I have used the **format()** method already a few times in some of the PS solutions. It is especially useful in connection with **print()**, since it allows you to substitute arguments (typically numbers) into a string. To indicate the position where the argument should be inserted, use curly brackets **{}**:

In [22]:
import math

print('What is Pi? {}, of course!'.format(math.pi))

What is Pi? 3.141592653589793, of course!


Alternatively, one could use a concatenation of different strings - which is much more tedious:

In [29]:
print('What is Pi? ' + str(math.pi) + ', of course!')

What is Pi? 3.141592653589793, of course!


A second advantage of **format()** is that you can choose the format, i.e. the number of digits printed:

In [30]:
print('What is Pi? {:.17}, of course!'.format(math.pi))
print('What is Pi? {:17}, of course!'.format(math.pi))

What is Pi? 3.1415926535897931, of course!
What is Pi? 3.141592653589793, of course!


You can also substitute in multiple arguments:

In [23]:
A = 17
print('What is Pi up to the {}th digit? {:.17}, of course!'.format(A - 1, math.pi))

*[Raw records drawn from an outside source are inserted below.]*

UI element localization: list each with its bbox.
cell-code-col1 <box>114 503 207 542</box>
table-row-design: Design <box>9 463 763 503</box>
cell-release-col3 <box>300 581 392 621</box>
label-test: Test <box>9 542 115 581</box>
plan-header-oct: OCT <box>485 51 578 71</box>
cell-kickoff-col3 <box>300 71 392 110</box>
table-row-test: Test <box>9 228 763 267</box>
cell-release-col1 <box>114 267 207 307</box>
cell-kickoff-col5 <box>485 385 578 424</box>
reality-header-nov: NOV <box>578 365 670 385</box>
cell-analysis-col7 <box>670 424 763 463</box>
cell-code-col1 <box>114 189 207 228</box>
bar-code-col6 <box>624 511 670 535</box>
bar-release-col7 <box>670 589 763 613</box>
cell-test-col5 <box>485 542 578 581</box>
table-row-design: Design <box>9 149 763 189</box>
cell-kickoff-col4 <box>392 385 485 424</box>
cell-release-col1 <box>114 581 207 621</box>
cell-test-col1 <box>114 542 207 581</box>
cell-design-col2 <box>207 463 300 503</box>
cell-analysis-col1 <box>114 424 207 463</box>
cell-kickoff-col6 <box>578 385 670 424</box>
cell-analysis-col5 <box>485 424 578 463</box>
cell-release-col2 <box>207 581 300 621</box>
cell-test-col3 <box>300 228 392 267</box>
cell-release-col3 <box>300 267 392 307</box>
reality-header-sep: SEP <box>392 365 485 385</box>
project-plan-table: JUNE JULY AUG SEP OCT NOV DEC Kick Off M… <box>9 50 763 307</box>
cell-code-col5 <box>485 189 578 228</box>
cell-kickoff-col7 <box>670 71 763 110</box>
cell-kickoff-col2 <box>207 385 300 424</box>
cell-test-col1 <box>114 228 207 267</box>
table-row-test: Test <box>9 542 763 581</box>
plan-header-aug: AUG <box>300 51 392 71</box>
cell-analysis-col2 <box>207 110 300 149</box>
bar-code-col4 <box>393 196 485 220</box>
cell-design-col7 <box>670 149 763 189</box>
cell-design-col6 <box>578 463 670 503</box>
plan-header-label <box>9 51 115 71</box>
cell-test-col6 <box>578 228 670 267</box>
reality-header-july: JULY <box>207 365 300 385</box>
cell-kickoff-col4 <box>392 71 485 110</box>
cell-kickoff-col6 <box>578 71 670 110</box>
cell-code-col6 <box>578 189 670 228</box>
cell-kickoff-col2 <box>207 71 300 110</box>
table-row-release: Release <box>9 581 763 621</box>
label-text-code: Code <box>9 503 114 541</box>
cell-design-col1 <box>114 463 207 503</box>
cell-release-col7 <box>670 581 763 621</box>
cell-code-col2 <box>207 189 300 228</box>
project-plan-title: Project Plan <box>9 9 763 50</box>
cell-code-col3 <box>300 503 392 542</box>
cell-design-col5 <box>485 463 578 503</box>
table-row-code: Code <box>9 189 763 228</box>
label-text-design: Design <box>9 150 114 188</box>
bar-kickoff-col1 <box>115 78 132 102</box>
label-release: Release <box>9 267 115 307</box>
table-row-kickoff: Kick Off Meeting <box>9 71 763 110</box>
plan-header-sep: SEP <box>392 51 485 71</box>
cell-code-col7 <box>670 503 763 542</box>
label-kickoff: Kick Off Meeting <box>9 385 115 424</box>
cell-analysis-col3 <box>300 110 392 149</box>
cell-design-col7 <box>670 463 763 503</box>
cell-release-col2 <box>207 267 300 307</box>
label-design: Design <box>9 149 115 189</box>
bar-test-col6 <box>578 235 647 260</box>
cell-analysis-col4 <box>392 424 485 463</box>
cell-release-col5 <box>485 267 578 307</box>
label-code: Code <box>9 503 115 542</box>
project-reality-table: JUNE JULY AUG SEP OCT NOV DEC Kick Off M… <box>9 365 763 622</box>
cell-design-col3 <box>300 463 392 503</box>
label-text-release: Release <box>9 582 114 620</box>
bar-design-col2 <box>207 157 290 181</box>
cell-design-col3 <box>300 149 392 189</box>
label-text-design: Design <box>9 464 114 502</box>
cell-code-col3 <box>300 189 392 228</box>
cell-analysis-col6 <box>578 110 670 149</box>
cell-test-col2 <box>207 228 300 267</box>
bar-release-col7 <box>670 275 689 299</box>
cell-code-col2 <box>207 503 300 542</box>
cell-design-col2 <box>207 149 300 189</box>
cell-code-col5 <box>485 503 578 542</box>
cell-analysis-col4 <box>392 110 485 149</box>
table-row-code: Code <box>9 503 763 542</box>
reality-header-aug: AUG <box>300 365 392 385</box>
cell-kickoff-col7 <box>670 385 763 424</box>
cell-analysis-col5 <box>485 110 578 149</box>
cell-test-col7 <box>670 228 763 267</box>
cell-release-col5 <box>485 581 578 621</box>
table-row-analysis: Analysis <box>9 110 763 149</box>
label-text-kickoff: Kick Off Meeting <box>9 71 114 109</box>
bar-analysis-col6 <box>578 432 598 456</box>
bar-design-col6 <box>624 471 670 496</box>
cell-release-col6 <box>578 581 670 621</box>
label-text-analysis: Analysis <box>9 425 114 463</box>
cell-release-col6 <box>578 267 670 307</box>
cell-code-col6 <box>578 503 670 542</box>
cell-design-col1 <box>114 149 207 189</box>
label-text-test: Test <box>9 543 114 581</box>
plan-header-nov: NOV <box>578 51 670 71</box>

What is Pi up to the 16th digit? 3.1415926535897931, of course!


## Iterating over a file handle

In many cases, you may not be interested in the complete text, but only in certain parts of it or looking for specific information contained in the text. In these cases, it's not necessary to read all the data using **read()** or **readlines()**. Instead, you can use the file handle as an iterator in a **for** loop and go through the text line by line. This is particularly useful if the file is very large, so reading it in its entirety would occupy a lot of your computer's memory.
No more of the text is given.